On November 12, 2022, the Miami-Dade County Commission honored Carey-Shuler with a street unveiling ceremony at the Joseph Caleb Center, 5400 NW 22nd Avenue, Miami, FL, co-designating a portion of Northwest 22nd Avenue between State Road 112 and Northwest 79th Street as "Dr. Barbara Carey-Shuler Boulevard" in recognition of her trailblazing contributions as an educator and public servant in Miami-Dade County.

In 2023, Carey-Shuler's generous gift to Palm Beach State College enabled the establishment of the Dr. Barbara Carey-Shuler Equity Institute, an initiative dedicated to improving retention and graduation rates among minority students while also serving as a leading center for research, education, and policy development in the areas of racial and social equity.

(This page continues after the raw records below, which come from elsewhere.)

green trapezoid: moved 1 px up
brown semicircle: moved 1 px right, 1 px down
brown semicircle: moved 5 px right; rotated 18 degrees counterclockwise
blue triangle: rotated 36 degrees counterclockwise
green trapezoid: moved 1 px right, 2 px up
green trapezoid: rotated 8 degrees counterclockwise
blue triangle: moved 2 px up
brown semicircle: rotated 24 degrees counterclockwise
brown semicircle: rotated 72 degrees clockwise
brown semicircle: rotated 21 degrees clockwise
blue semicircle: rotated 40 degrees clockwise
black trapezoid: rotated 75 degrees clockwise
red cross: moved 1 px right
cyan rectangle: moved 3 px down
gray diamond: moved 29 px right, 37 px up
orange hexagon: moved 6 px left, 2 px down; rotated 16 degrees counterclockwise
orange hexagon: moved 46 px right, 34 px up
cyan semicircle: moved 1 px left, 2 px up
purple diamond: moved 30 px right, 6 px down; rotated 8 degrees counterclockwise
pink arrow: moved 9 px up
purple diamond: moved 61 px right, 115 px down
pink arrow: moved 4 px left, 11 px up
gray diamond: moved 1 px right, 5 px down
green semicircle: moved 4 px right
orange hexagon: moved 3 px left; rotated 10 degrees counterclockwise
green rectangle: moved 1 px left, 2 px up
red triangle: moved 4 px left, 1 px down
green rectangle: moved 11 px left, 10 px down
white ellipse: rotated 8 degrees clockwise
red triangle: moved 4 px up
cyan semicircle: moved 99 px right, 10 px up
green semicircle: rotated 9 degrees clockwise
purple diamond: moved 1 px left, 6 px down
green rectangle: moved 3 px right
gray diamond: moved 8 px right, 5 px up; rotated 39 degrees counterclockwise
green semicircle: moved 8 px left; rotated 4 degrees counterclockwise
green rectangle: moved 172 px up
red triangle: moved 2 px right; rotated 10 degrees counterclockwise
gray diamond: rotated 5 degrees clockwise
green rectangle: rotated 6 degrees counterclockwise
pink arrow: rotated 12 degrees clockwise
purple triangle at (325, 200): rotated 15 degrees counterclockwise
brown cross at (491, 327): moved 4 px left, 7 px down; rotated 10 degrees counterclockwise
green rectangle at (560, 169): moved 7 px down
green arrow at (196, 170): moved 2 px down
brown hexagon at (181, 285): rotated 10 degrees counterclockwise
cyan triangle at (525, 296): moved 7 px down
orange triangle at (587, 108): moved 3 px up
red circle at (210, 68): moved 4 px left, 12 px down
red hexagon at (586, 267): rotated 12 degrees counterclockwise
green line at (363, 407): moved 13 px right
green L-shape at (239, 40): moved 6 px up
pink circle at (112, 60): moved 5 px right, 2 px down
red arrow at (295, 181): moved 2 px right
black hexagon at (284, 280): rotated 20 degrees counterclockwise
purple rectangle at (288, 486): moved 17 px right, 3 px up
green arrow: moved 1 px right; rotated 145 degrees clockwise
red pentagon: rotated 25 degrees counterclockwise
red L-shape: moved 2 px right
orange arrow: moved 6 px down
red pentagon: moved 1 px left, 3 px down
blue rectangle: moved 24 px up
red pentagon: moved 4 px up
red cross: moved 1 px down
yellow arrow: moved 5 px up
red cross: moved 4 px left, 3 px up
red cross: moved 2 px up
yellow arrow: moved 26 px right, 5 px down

In recognition of Carey-Shuler's extensive philanthropic and civic contributions throughout her career, she has received numerous prestigious awards. Some of the recent accolades include: the KOP Mentoring Network Award, the TED Center Shining Stars Award, the Spady Museum Service Award, and Palm Beach State College recognition for the Sister to Sister Project and NEXTGEN Summer Bridge Program. In addition, Carey Shuler was named as a "2023 Presidential Award" honoree and thus received the President Joseph R. Biden Lifetime Achievement Award, along with the Presidential Volunteer Service Award medals. President Biden's letter cited her "years of dedicated service to this great nation [that] have made a difference in the lives of many, and [her] life's work has touched the hearts of millions [as she continues] to be an influential force around the world."

In 2025, she was named an inaugural inductee of the Miami-Dade Arts Hall of Fame at the Serving the Arts Awards in Coral Gables, in recognition of her contributions to cultural preservation and community development, including securing funding for the Virginia Key Beach Park Civil Rights Museum and the restoration of The Historic Lyric Theater in Overtown.